Task to complete: Identify all lines of the data containing the string "significantly" and copy them.

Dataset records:
----------------

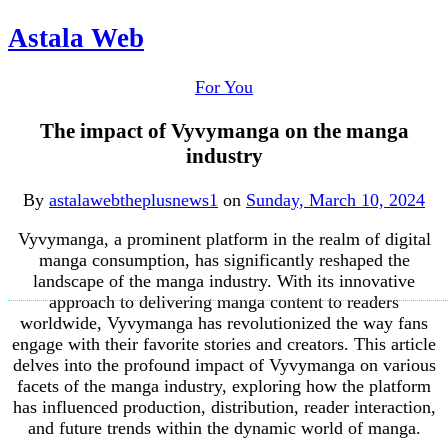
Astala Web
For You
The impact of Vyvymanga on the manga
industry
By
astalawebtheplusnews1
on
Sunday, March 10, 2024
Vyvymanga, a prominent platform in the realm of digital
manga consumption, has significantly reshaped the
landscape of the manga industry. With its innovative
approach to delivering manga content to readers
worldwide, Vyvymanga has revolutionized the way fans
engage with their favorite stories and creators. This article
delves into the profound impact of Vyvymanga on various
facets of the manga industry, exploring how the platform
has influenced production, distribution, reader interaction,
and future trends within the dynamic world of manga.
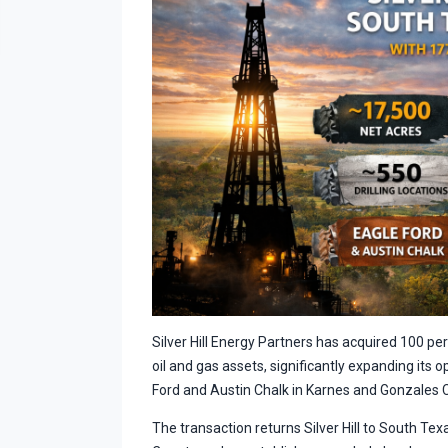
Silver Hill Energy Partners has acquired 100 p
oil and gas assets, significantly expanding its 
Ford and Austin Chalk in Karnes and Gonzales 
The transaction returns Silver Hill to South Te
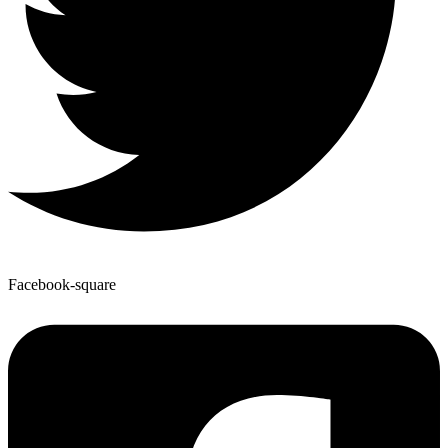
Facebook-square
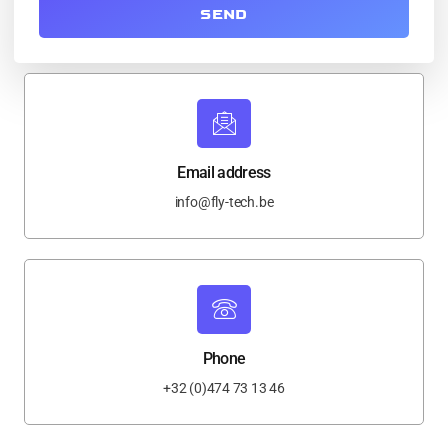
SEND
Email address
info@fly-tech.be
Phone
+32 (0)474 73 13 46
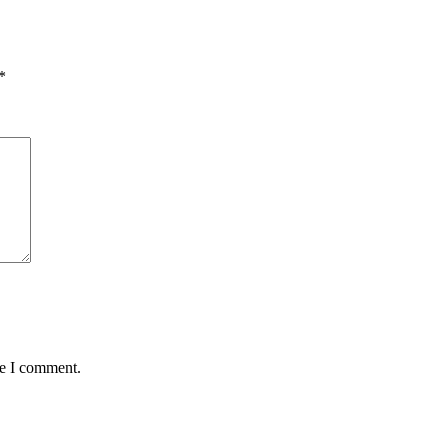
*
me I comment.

----------------

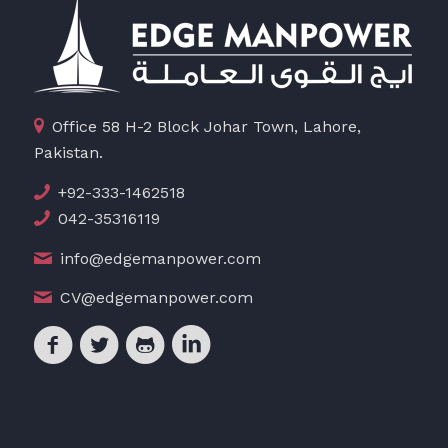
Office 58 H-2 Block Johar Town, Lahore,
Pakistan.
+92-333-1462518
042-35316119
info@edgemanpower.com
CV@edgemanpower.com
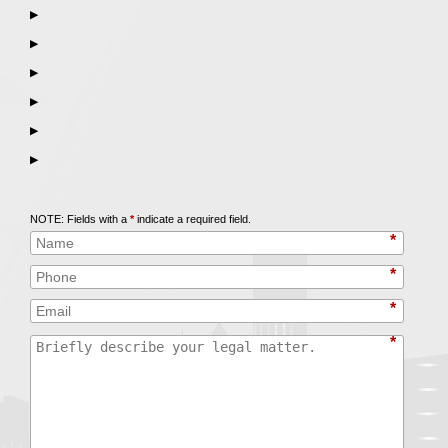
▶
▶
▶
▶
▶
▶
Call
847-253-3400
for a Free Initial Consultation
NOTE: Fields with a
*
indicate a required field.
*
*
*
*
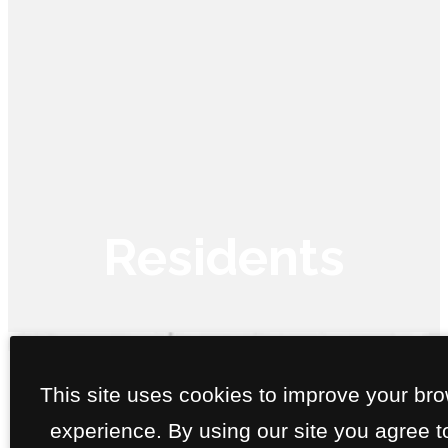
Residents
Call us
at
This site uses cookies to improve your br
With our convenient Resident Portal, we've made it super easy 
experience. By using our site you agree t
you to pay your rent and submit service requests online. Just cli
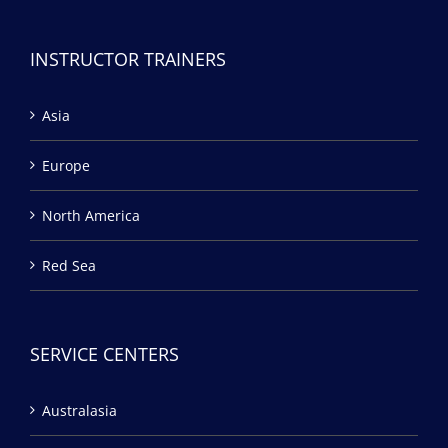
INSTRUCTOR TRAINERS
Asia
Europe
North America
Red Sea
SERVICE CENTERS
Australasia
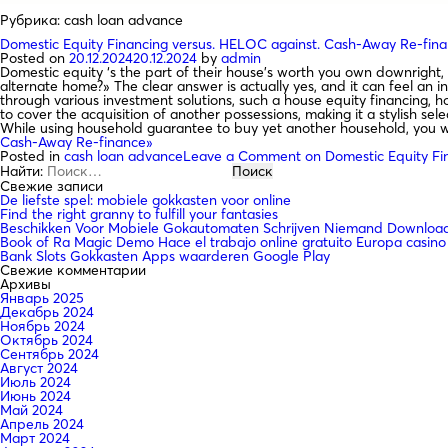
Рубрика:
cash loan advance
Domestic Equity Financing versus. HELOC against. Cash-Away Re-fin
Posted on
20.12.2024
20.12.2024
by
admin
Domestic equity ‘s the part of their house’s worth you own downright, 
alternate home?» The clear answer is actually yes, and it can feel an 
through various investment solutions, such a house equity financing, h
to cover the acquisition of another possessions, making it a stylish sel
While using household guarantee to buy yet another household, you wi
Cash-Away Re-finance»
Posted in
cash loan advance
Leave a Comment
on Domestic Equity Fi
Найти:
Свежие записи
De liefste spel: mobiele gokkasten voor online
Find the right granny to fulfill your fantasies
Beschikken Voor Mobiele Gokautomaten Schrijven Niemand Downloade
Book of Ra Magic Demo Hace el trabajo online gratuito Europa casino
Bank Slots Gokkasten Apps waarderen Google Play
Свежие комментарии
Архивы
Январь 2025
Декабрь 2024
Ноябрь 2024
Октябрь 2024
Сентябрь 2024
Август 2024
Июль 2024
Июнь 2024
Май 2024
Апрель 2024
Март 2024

----------------

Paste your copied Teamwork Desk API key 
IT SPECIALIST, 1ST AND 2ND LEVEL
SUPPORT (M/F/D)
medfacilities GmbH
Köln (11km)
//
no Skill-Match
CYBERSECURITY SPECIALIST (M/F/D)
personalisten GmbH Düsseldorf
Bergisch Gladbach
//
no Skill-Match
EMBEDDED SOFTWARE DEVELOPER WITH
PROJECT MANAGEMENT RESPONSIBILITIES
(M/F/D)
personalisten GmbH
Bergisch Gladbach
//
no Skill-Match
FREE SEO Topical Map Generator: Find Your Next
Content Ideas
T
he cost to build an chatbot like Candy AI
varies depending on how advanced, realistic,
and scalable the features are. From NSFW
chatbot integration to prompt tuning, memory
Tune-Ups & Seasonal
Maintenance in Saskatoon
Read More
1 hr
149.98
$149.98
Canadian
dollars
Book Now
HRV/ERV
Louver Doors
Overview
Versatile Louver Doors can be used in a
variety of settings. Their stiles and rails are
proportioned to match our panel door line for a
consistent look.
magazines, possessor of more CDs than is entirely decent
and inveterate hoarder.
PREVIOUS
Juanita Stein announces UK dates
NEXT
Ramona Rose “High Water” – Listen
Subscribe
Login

----------------

Exercise solution:
manga consumption, has significantly reshaped the
oil and gas assets, significantly expanding its 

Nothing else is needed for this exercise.